Fig. 4.

Scaling of decoupling techniques for improved spectral resolution. a Ramsey oscillations of a different NV with a −1.8 kHz-coupled ¹³C spin (target B ₁) during constant sensor-spin repumping. The decay constant of the oscillation is 23.8 ± 2.9 ms. b Fourier transform of (a). Analogous to Fig. 3c and d, the dark gray points are the transform of the unprocessed measurement data, the light gray line is the transform of the zero-filled signal. The green line is the simultaneous fit of the real and imaginary part of the transformation. The linewidth was determined to be 13.3 ± 1.6 Hz. c Simplified measurement scheme of the target decoherence, whereas the sensor is in its neutral charge state.

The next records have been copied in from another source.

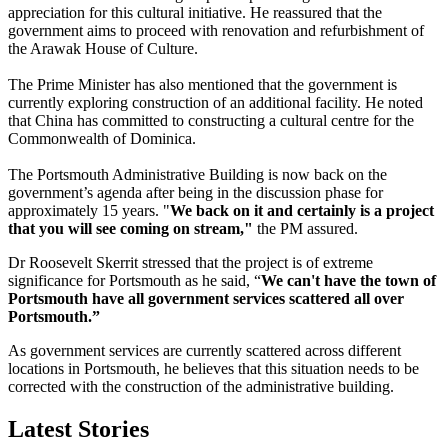
appreciation for this cultural initiative. He reassured that the
government aims to proceed with renovation and refurbishment of
the Arawak House of Culture.
The Prime Minister has also mentioned that the government is
currently exploring construction of an additional facility. He noted
that China has committed to constructing a cultural centre for the
Commonwealth of Dominica.
The Portsmouth Administrative Building is now back on the
government’s agenda after being in the discussion phase for
approximately 15 years. "
We back on it and certainly is a project
that you will see coming on stream,"
the PM assured.
Dr Roosevelt Skerrit stressed that the project is of extreme
significance for Portsmouth as he said, “
We can't have the town of
Portsmouth have all government services scattered all over
Portsmouth.”
As government services are currently scattered across different
locations in Portsmouth, he believes that this situation needs to be
corrected with the construction of the administrative building.
Latest Stories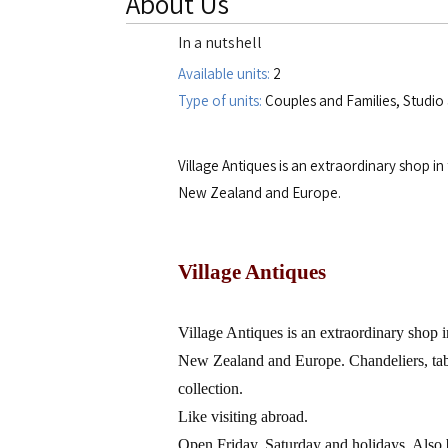
About Us
In a nutshell
Available units:
2
Type of units:
Couples and Families, Studi
Village Antiques is an extraordinary shop i
New Zealand and Europe.
Village Antiques
Village Antiques is an extraordinary shop i
New Zealand
and
Europe
. Chandeliers, ta
collection.
Like visiting abroad.
Open Friday, Saturday and holidays. Also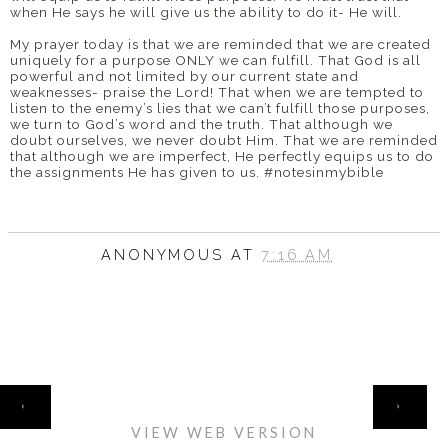
when He says he will give us the ability to do it- He will.
My prayer today is that we are reminded that we are created
uniquely for a purpose ONLY we can fulfill. That God is all
powerful and not limited by our current state and
weaknesses- praise the Lord! That when we are tempted to
listen to the enemy’s lies that we can’t fulfill those purposes,
we turn to God’s word and the truth. That although we
doubt ourselves, we never doubt Him. That we are reminded
that although we are imperfect, He perfectly equips us to do
the assignments He has given to us. #notesinmybible
ANONYMOUS
AT
7:16 AM
HOME
‹
›
VIEW WEB VERSION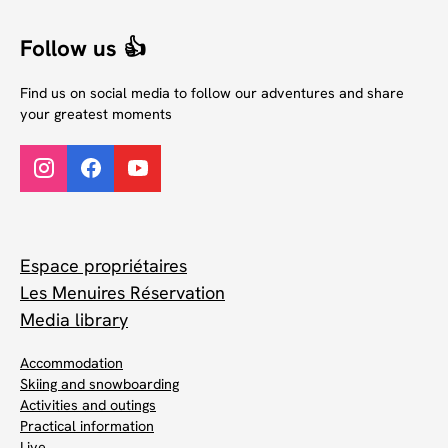
Follow us 👍
Find us on social media to follow our adventures and share
your greatest moments
Espace propriétaires
Les Menuires Réservation
Media library
Accommodation
Skiing and snowboarding
Activities and outings
Practical information
Live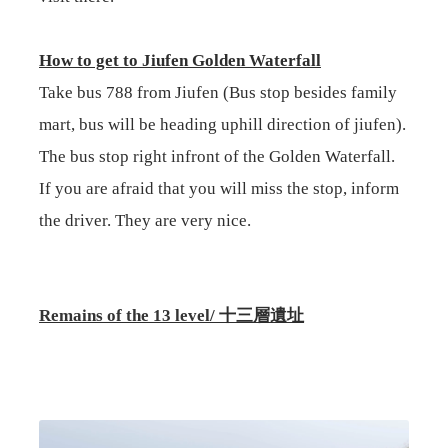
How to get to Jiufen Golden Waterfall
Take bus 788 from Jiufen (Bus stop besides family
mart, bus will be heading uphill direction of jiufen).
The bus stop right infront of the Golden Waterfall.
If you are afraid that you will miss the stop, inform
the driver. They are very nice.
Remains of the 13 level/
十三層遺址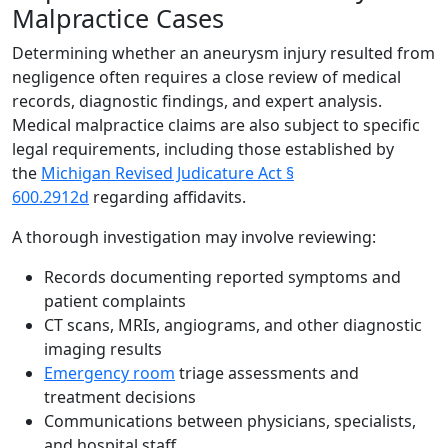
Malpractice Cases
Determining whether an aneurysm injury resulted from
negligence often requires a close review of medical
records, diagnostic findings, and expert analysis.
Medical malpractice claims are also subject to specific
legal requirements, including those established by
the
Michigan Revised Judicature Act §
600.2912d
regarding affidavits.
A thorough investigation may involve reviewing:
Records documenting reported symptoms and
patient complaints
CT scans, MRIs, angiograms, and other diagnostic
imaging results
Emergency room
triage assessments and
treatment decisions
Communications between physicians, specialists,
and hospital staff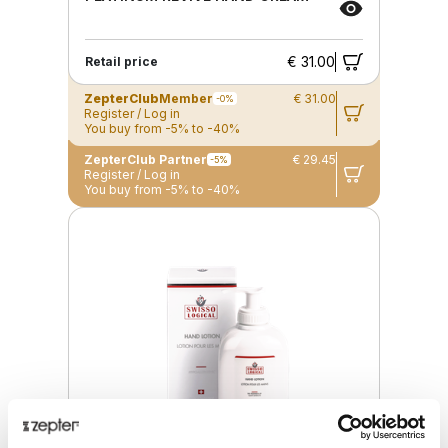
€ 31.00
Retail price
ZepterClub
Member
€ 31.00
-0%
Register / Log in
You buy from -5% to -40%
ZepterClub Partner
€ 29.45
-5%
Register / Log in
You buy from -5% to -40%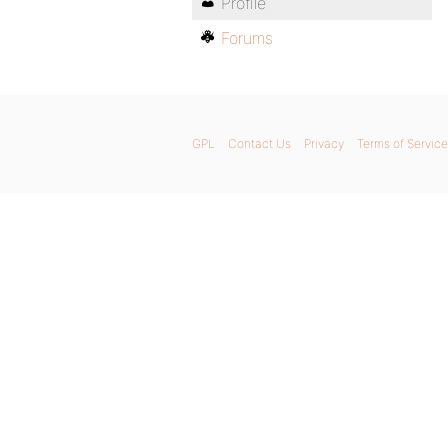
Profile
Forums
GPL
Contact Us
Privacy
Terms of Service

Before applying the first π/2 pulse on the target spin, the NV center is pumped to the NV⁰ state by applying a 1 ms orange laser pulse with a power of 100 μW. The charge state is afterwards recovered by applying a short green laser pulse. d Simulated sensor limits on coherence times (lines) of a target nuclear spin coupled to an NV center, when using one of the aforementioned decoupling methods. The gray curve is for the plain NV⁻, the red for the NV⁰ case (see c). The orange line shows the coherence time limit, when using the optimal optical repolarization rate for every coupling (see “Methods”). All measured coherence times of this work are displayed as color-coded circles. The shown errors correspond to the standard error of the exponential fit to the decay of the spin state. The gray diamond marks the hypothetical coupling strength at which the plain NV⁻ exerts a dissipative-decoupling effect, which doubles the target spins coherence time limit. In e, the possible location of nuclear spins with said coupling strength of different spin species are shown (see diamond in d)